Data in this exercise: Begin
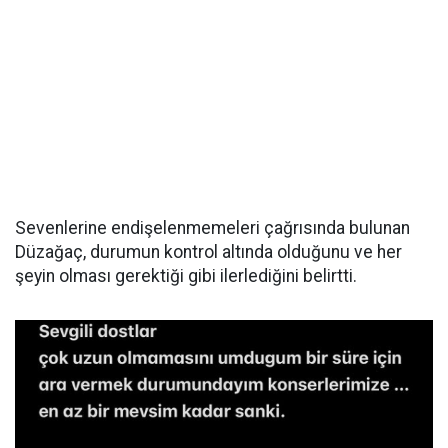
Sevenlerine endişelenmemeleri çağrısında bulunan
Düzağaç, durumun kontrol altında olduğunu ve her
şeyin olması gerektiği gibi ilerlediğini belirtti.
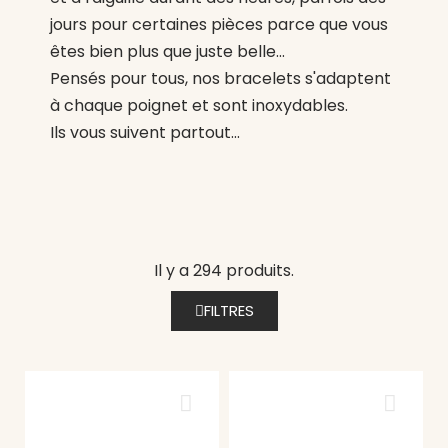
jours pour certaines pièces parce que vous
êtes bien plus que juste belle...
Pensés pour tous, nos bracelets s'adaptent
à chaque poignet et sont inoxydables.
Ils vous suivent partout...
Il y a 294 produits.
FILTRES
Data in this exercise: End
Data in this exercise: Begin
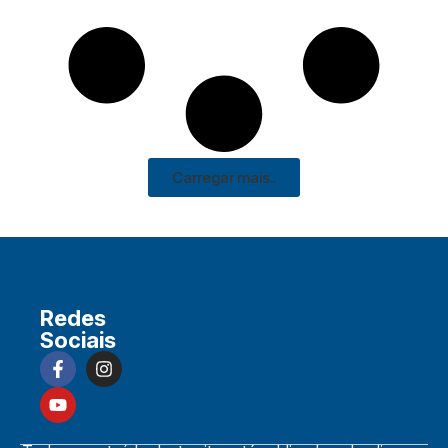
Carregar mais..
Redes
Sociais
Data in this exercise: End
- [Prompt]:
Report the number of lines in the records above that contain "pour", with no other text.

- [Solution]:
2